Pour les néophytes, il faut savoir que les ruines que vous trouverez dans cette forêt ne sont pas vraiment un bagne mais plutôt les vestiges de la « nouvelle porcherie » construite en 1916 mais qui faisait tout de même partie du Camp de la Relégation de Saint-Jean. Excentrée pour des raisons d’hygiène et de confort, elle se situe sur le plateau de la Cloche. C’est en 1899 que cette vacherie / porcherie vit le jour (surnommée la Bouverie des cultures) mais elle fut détruite en 1912. Elle fut remplacée la même année par une nouvelle bouverie accompagnée d’une bergerie qui prendra le nom de Bureaux Culture.
Même si le site n’est pas à proprement parlé un ancien bagne, il fait partie de l’histoire guyanaise du Bagne. Je vous recommande vivement de combiner cette balade avec la visite du cimetière des Relégués à Saint-Jean-du-Maroni.
Bref en arrivant en haut de la bute, nous sommes donc tombés sur les vestiges de la Nouvelle Porcherie. Une belle surprise car on ne s’attendait vraiment pas à ça en commençant cette randonnée. En mettant de côté tout le pan historique, il faut bien reconnaitre que le décor est plutôt canon : on a l’impression de revoir un de ces films à la Indiana Jones.
Comme nous sommes curieux, nous sommes descendus dans l’antre de la Nouvelle Porcherie pour nous imprégner des lieux. Les petits pas très rassurés au début, pensaient qu’un fantôme allait pointer le bout de son nez ! Heureusement qu’ils sont aussi aventuriers que nous, ils se sont amusés à explorés chaque « box », nous les surveillant derrière au cas où un petit serpent serait caché dans le coin … Mais rien, aucune rencontre !
Comme vous allez le constater sur place, la balade est rapide. Si vous trainez un peu, en 1H le tour est bouclé. Néanmoins, si vous recherchez une randonnée pas trop longue pour des enfants (voire même de jeunes enfants car elle est super accessible), c’est l’endroit parfait pour s’évader tout en découvrant l’histoire de la région.

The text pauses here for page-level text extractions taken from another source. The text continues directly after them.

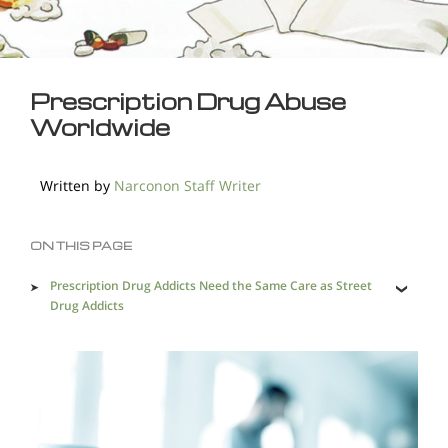
Prescription Drug Abuse
Worldwide
Written by
Narconon Staff Writer
ON THIS PAGE
Prescription Drug Addicts Need the Same Care as Street
Drug Addicts
Addictive Prescription Drugs Commonly Used by Those
Who Come to Narconon Centers
The United States Leads the Pack for Prescription Drug
Abuse Rates
Europe, Asia, Australia Also Have Their Share of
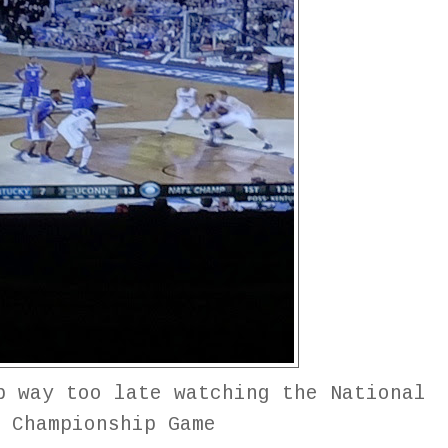
p way too late watching the National
Championship Game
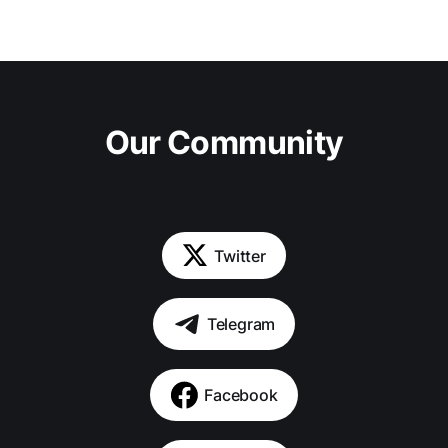
Our Community
Twitter
Telegram
Facebook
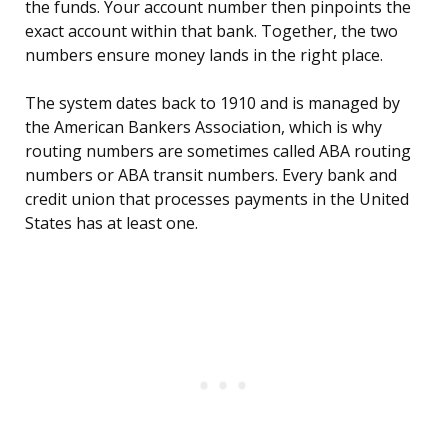
the funds. Your account number then pinpoints the
exact account within that bank. Together, the two
numbers ensure money lands in the right place.
The system dates back to 1910 and is managed by
the American Bankers Association, which is why
routing numbers are sometimes called ABA routing
numbers or ABA transit numbers. Every bank and
credit union that processes payments in the United
States has at least one.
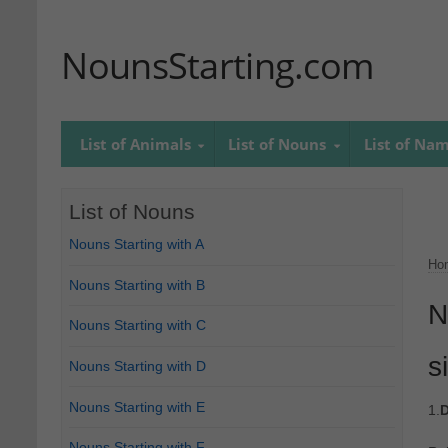
NounsStarting.com
List of Animals
List of Nouns
List of Na
List of Nouns
Nouns Starting with A
Ho
Nouns Starting with B
N
Nouns Starting with C
s
Nouns Starting with D
Nouns Starting with E
1.
D
Nouns Starting with F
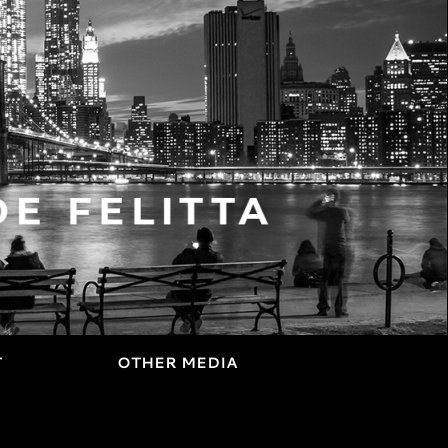
T
OTHER MEDIA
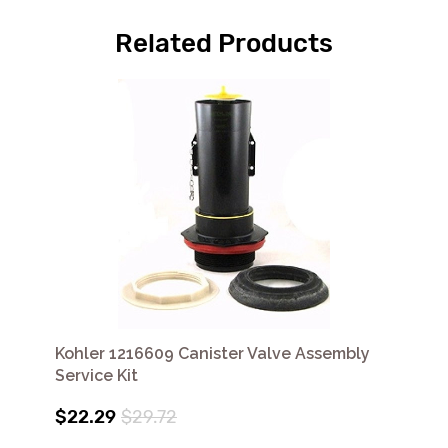
Related Products
Kohler 1216609 Canister Valve Assembly
Service Kit
$22.29
$29.72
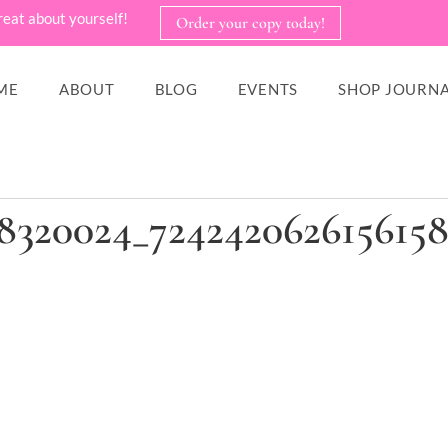
reat about yourself!
Order your copy today!
ME
ABOUT
BLOG
EVENTS
SHOP JOURNA
78320024_724242062615615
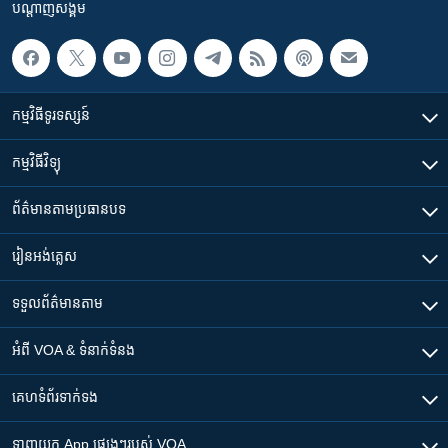
បណ្តាញ​សង្គម
កម្មវិធី​ទូរទស្សន៍
កម្មវិធី​វិទ្យុ
ព័ត៌មាន​តាមប្រធានបទ​
រៀន​​អង់គ្លេស
ទទួល​ព័ត៌មាន​តាម
អំពី​ VOA & ទំនាក់ទំនង
គេហទំព័រ​​ទាក់ទង
ទាញយក​ App ផ្សេងៗ​របស់​ VOA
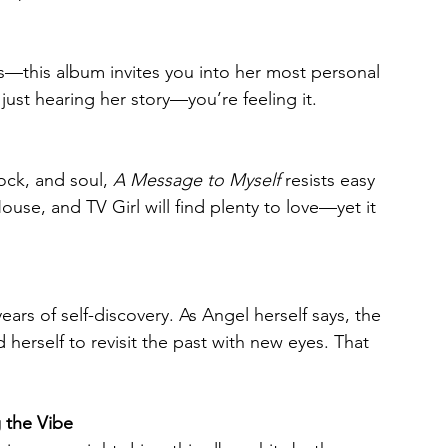
—this album invites you into her most personal 
just hearing her story—you’re feeling it.
ock, and soul, 
A Message to Myself
 resists easy 
ouse, and TV Girl will find plenty to love—yet it 
years of self-discovery. As Angel herself says, the 
erself to revisit the past with new eyes. That 
g the Vibe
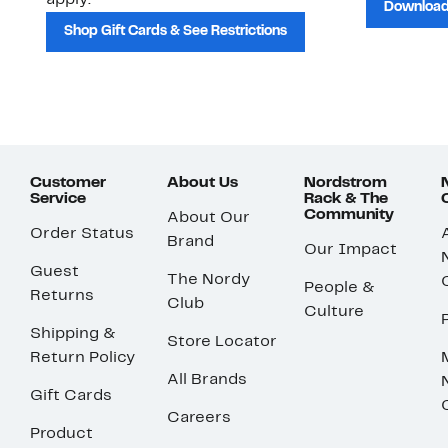
apply.
Download
Shop Gift Cards & See Restrictions
Customer
About Us
Nordstrom
Service
Rack & The
Community
About Our
Order Status
Brand
Our Impact
Guest
The Nordy
People &
Returns
Club
Culture
Shipping &
Store Locator
Return Policy
All Brands
Gift Cards
Careers
Product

RANDONNÉE DE LA NOUVELLE PORCHERIE
Saint-Jean-du-Maroni 1,4 km 40 min à 1H Dénivelé : 38 m
CARTE
À Saint-Laurent-du-Maroni, passez l’aérodrome et prenez en direction de la route Saint-Jean D11. Continuez tout droit, laissez derrière vous l’embranchement d’Apatou. Juste avant l’entrée au village Saint-Jean-du-Maroni, vous allez voir un énorme panneau en bois indiquant le RSMA de Guyane. Cette entrée est abandonnée, garez vous par là. Puis remontez à pied quelques mètres en faisant attention aux voitures. Sur la gauche, vous verrez un panneau indiquant le début du sentier « Nouvelle Porcherie ». Traversez et commencez la randonnée.
CONSEILS PRATIQUES
– Dans votre voiture, ne laissez rien qui puisse attirer l’oeil d’un voleur.
– Côté équipement : un petit sac-à-dos avec de l’eau, téléphone chargé et une trousse de secours. Chaussures de randonnées / baskets, on ne randonne pas en forêt en tong. Si vous avez, prenez une machette que vous glisserez dans une poche extérieure du sac-à-dos (si besoin pour dégager le layon ou pour votre sécurité). Pour ce qui est de l’habillement, c’est vous qui voyez mais perso, on préfère mettre un pantalon pour éviter les piqures de moustiques s’il y a ou les pous d’agouttis. Sinon, elle peut se faire en short tant que vous ne trainez pas dans les hautes herbes (badigeonnez vous d’huile de carapa pour être tranquille).
– Si vous partez seul, informez un proche.
– Regardez la météo avant le départ : à éviter lors de fortes pluies, le sentier peut devenir boueux et glissant.
– Le soleil se couche plus tôt ici et en forêt, sous la canopée, il fait plus sombre.
– Ne vous éloignez pas du sentier pour éviter toutes mauvaises rencontres.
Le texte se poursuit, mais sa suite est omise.